» **WORK ITEM**: Below is a listing. Quote from it, exactly, the lines from the one containing "Daiva Bikulčiene" down to the one containing "Pokud je tato", both ends included, and nothing else.

» **DATA UNDER STUDY**:
Segment Open
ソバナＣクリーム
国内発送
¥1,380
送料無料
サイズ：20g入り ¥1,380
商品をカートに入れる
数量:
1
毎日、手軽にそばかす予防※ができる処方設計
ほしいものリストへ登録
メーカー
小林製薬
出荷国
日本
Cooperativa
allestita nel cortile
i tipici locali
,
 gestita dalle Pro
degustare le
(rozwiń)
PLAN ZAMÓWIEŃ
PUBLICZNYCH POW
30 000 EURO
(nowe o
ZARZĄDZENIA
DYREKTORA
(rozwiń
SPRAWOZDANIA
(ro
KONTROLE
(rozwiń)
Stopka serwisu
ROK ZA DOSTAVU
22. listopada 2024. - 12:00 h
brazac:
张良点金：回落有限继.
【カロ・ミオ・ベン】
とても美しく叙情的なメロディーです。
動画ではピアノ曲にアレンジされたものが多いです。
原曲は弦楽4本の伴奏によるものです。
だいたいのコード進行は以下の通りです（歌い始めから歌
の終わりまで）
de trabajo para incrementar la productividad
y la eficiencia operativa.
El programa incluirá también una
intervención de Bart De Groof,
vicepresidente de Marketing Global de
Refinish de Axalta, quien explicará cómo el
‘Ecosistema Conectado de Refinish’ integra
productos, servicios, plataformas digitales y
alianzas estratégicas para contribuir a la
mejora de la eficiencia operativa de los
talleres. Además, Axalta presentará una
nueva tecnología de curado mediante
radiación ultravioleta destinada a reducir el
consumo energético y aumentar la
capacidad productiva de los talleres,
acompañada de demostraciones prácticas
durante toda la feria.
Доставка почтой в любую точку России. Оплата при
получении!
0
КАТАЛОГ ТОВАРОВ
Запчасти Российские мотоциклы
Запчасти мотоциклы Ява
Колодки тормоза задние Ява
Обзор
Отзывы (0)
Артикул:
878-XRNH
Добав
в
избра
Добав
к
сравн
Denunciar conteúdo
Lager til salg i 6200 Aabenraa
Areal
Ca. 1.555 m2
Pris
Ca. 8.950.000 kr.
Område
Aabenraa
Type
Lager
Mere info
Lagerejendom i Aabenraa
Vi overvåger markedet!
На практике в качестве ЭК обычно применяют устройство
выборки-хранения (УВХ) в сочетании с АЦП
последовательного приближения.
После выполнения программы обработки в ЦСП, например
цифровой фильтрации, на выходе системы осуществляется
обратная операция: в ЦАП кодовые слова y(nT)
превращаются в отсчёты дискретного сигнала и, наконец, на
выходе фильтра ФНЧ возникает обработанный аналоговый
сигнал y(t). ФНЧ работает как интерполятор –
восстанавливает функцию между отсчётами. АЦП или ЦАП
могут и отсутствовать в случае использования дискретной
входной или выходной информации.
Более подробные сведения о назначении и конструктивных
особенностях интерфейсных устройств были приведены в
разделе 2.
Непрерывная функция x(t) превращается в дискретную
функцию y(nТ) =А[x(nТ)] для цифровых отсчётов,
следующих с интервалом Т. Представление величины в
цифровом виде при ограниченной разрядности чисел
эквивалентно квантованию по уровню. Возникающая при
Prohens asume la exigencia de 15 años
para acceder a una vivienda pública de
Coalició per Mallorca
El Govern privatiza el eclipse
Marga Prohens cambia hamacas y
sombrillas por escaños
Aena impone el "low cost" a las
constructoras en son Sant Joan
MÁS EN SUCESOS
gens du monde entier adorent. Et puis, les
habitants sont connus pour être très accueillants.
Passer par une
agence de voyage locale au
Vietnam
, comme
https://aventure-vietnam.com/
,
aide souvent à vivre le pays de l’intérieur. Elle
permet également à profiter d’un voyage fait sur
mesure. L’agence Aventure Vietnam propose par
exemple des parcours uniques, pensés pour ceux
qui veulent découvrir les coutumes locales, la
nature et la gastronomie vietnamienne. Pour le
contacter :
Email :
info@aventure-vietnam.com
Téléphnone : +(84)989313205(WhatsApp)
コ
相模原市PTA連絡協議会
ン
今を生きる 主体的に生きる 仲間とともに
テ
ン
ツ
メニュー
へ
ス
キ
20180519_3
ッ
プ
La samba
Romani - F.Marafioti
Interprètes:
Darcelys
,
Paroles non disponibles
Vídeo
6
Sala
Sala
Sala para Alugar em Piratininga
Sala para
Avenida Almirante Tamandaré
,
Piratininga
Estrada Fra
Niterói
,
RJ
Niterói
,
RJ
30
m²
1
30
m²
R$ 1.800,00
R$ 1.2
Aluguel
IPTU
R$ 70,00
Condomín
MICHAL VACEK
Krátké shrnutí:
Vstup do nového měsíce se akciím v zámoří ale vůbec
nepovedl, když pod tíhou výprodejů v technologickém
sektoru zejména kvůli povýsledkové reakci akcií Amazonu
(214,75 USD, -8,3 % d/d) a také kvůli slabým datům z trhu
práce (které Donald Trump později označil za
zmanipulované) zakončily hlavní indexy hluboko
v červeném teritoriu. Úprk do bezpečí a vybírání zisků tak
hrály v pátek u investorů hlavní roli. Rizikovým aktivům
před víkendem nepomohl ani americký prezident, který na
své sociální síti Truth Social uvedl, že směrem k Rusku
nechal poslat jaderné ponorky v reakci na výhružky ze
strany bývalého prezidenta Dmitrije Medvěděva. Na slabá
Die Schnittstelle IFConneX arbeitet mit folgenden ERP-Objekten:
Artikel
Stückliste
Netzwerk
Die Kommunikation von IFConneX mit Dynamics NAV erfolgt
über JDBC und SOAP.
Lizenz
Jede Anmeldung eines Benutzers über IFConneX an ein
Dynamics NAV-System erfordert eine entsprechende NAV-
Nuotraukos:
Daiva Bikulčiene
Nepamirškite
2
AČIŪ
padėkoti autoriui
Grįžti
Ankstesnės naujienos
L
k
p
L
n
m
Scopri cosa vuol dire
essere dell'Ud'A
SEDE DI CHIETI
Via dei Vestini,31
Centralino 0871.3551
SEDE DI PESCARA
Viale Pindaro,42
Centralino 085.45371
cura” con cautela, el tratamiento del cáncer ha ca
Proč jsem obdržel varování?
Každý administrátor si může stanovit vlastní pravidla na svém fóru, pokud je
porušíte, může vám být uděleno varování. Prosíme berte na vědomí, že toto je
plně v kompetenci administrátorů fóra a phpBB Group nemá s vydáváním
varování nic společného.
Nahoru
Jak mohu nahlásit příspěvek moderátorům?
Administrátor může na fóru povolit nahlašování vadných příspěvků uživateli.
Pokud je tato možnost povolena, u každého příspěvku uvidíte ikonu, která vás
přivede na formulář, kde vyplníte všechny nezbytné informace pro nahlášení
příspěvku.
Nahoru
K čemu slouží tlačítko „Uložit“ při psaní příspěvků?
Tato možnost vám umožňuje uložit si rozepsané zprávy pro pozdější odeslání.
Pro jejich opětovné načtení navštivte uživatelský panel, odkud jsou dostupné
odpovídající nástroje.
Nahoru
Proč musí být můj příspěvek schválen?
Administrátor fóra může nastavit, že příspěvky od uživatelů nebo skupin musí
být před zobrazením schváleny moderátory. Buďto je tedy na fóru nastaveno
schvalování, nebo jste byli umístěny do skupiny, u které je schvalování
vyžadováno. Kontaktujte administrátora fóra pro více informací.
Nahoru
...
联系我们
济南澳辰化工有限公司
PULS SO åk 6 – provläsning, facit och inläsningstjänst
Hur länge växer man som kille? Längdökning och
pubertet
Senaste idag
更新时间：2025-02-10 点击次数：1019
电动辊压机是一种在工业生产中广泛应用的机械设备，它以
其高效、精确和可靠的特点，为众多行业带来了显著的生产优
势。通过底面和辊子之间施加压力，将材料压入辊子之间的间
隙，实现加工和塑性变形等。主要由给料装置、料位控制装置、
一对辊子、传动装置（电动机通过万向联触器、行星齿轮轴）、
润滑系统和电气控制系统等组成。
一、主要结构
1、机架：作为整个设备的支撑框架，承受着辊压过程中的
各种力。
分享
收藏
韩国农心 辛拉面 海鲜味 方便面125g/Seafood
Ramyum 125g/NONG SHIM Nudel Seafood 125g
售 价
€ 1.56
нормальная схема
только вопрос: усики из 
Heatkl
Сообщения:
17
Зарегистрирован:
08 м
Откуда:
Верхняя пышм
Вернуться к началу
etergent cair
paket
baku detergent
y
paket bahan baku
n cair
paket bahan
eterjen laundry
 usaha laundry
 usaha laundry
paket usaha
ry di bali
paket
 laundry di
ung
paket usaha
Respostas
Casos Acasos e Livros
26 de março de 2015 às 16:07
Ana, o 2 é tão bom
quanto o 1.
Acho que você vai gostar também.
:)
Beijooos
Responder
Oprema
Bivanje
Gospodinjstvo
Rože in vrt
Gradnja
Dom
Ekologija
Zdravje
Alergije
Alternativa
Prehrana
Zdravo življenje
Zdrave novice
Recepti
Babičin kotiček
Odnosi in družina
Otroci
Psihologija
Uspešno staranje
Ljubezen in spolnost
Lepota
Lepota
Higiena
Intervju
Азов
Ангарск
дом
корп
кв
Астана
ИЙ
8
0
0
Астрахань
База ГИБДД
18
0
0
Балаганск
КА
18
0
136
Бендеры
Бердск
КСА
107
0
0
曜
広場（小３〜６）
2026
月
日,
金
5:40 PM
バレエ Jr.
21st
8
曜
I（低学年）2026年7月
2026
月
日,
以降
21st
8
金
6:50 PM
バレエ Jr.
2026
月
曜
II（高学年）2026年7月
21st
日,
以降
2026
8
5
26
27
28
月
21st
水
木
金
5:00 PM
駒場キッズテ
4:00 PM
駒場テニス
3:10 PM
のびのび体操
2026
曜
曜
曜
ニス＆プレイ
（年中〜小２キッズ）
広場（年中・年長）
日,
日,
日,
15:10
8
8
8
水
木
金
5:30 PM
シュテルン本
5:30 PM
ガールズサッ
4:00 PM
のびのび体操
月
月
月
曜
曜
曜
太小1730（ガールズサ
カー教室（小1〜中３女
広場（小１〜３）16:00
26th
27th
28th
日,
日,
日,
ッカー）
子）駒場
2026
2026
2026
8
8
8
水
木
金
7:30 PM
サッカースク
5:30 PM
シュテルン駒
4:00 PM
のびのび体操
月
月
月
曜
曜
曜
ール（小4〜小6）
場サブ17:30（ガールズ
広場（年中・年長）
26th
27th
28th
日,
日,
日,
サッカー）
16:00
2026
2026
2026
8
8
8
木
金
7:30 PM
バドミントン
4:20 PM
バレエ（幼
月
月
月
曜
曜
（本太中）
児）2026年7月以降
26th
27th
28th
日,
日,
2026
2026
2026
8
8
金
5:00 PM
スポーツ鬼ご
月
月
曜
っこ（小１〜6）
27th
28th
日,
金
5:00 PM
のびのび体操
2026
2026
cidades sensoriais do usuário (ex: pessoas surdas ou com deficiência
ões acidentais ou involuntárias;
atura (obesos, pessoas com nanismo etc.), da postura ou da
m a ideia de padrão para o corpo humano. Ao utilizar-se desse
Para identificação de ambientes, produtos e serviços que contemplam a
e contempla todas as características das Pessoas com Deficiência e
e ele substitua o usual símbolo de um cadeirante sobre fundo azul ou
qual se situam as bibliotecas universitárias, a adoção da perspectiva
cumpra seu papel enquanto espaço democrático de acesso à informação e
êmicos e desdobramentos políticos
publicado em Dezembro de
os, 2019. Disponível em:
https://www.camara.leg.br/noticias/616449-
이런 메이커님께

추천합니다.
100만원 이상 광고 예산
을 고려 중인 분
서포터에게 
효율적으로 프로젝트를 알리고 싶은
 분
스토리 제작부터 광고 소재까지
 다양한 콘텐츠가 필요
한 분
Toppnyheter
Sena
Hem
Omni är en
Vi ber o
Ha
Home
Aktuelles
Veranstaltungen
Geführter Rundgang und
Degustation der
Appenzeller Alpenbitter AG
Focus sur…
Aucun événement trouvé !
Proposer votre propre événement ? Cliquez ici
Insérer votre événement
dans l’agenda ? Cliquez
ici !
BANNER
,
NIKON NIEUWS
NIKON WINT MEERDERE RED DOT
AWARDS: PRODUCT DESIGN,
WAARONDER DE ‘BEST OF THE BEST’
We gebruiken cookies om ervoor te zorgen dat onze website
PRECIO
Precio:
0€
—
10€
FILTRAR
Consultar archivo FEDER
Segment Closed
» **COMPLETED EXERCISE**:
Daiva Bikulčiene
Nepamirškite
2
AČIŪ
padėkoti autoriui
Grįžti
Ankstesnės naujienos
L
k
p
L
n
m
Scopri cosa vuol dire
essere dell'Ud'A
SEDE DI CHIETI
Via dei Vestini,31
Centralino 0871.3551
SEDE DI PESCARA
Viale Pindaro,42
Centralino 085.45371
cura” con cautela, el tratamiento del cáncer ha ca
Proč jsem obdržel varování?
Každý administrátor si může stanovit vlastní pravidla na svém fóru, pokud je
porušíte, může vám být uděleno varování. Prosíme berte na vědomí, že toto je
plně v kompetenci administrátorů fóra a phpBB Group nemá s vydáváním
varování nic společného.
Nahoru
Jak mohu nahlásit příspěvek moderátorům?
Administrátor může na fóru povolit nahlašování vadných příspěvků uživateli.
Pokud je tato možnost povolena, u každého příspěvku uvidíte ikonu, která vás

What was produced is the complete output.